When I found out about the World Race four years ago, I thought it was an incredible opportunity. An opportunity that would allow God to completely strip away everything in my life that the world had built upon me and allow God to rebuild me piece by piece the way He created me to be. A chance to be completely sold out to having Him change the habits of my life forever. After all, it’s not likely you can live such a life changing experience for 11 months and then return with the same attitude and mind set. They say it takes 30 days to break a habit and 11 months is a lot longer than that.
I so badly wanted to break the habits of my every day life and commit to completely giving God 11 months of my life. The only problem was that I didn’t have enough faith to believe God could ever provide such a large amount through fundraising for me to do something like this. How in the world could God possibly provide over 15 thousand dollars for a girl like me, living out in the middle of nowhere, with hardly any friends, and a bunch of complications when its comes to fundraising? Those were the thoughts running through my head. And so I said no. To myself and most of all to God. Completely faithless, I shut the door and kept on going.
But, three years later there was another tug on my heart to go. At first I thought that maybe I’d satisfy the tug with a two week mission trip to the Philippines but every time I looked into a particular trip, it just didn’t feel right. I knew what I had to do. The time had come for me to step through the door and apply for the World Race. I decided that if God could help me raise $5,000 for a two week trip, He could help me raise $15,000 for an 11 month race. And so before I even realized it, I had the application filled out and was scheduling my interview.
After being accepted into the World Race the lovely task of fundraising began. For all of you out there that have ever had to do any sort of fundraising, you can understand my pure joy and excitement over this process. I had no idea how on earth I would ever come up with $15,500 through fundraising and to be honest, I never did.

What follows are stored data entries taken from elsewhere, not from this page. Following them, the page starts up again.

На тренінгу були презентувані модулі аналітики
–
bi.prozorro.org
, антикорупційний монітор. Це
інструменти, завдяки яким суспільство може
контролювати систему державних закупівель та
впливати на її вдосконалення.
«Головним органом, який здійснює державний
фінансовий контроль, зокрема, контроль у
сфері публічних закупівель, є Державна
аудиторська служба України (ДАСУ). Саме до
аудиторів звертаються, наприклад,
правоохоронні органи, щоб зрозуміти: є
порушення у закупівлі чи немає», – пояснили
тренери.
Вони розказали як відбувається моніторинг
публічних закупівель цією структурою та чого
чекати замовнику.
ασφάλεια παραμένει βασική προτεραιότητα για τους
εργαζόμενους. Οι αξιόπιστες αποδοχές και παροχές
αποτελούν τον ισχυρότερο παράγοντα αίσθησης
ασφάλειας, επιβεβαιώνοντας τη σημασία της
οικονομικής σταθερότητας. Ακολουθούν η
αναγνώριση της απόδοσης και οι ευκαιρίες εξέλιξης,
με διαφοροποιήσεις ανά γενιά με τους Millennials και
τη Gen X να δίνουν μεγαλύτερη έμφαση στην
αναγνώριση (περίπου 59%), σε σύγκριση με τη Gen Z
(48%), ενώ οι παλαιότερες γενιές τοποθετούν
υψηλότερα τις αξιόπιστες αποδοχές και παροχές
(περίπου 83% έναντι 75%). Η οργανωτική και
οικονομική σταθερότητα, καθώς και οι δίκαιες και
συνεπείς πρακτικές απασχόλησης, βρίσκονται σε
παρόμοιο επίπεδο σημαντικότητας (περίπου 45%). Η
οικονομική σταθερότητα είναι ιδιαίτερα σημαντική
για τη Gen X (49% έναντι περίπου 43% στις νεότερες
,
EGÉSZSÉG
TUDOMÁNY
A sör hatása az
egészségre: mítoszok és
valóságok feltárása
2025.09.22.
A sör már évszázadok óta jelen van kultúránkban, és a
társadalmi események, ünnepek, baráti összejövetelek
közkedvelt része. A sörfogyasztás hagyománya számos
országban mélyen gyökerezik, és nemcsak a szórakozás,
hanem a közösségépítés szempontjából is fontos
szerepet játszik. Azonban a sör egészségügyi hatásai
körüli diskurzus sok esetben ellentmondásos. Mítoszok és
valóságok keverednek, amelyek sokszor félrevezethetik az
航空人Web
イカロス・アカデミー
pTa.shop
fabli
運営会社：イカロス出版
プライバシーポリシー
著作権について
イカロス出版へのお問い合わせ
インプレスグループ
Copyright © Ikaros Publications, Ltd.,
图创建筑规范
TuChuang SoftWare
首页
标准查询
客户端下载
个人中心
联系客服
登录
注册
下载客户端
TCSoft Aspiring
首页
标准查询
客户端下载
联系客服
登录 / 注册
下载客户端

As Launch was approaching this summer I began think that I wouldn’t even make my next deadline and therefore not be allowed to launch with my squad. But for a month I kept hearing God whisper in my heart “Hannah, don’t stop believing because I’m going to fully fund you before you even leave”.
You see, a couple years back I began to pray. I wasn’t sure where I’d go next in life next when it was finally time to move on from where God had currently placed me, but I knew that whatever I ended up doing, I was going to need funding for. So I prayed continuously that God would begin to place it on people’s hearts a desire to give. I prayed for people’s finances that they would be in a state of abundance to be able to give. I prayed that whatever God was calling me to do, He would completely fund it. And so, two years later I’d found myself in a place between trust and unbelief, but the prayers had already been prayed and God had already made plans to provide. Can I just tell you that even though I wanted this so bad, the mountain to get to it just seemed way too high to climb. I felt like I was losing momentum and every time I heard God telling me He was going to fully fund me I thought to myself “Ok that’s great! I believe you!.. but not really”. I know there are people out there right now that can relate to the whole “I believe you but I don’t” frame of thought. But guess what, God is still faithful even when we seem to have a lot more doubt than faith.
The day I received the news that I was fully funded was the day that my whole perspective on just how big God is changed. Before, I’d put God in a box with limits on what I thought He could do and what I thought He couldn’t. Today, as I’m on the plane to China for my first month of ministry on my World Race, I know God is a God of the impossible. My faith in God’s provision has never been stronger. I no longer worry about how God is going to provide in my life, because that’s not my job. My job is to let God be God and trust Him as He is.
I don’t know where we get this perception that God can’t do much, but it’s wrong. He completely shattered my doubt through this experience and I’m so honored to be able to use it as a testimony to encourage others out there in the same boat. Whether you’re fundraising for your own World Race, trying to pay your bills, or you need a miracle, I encourage you to stop doubting God and just let Him do His thing! He fully funded a trip that has cost almost $20,000 in just 9 months. Tell me my God isn’t a God of the impossible! Tell me my God doesn’t provide! Today I start this journey fully funded and full of faith! All the praise and glory goes to God! Because after all, I didn’t fund myself, He did!
A special thank you goes out to all my supporters who have been so faithful in supporting me!! Your heart for God and for this mission inspires and encourages me every day! I love you all!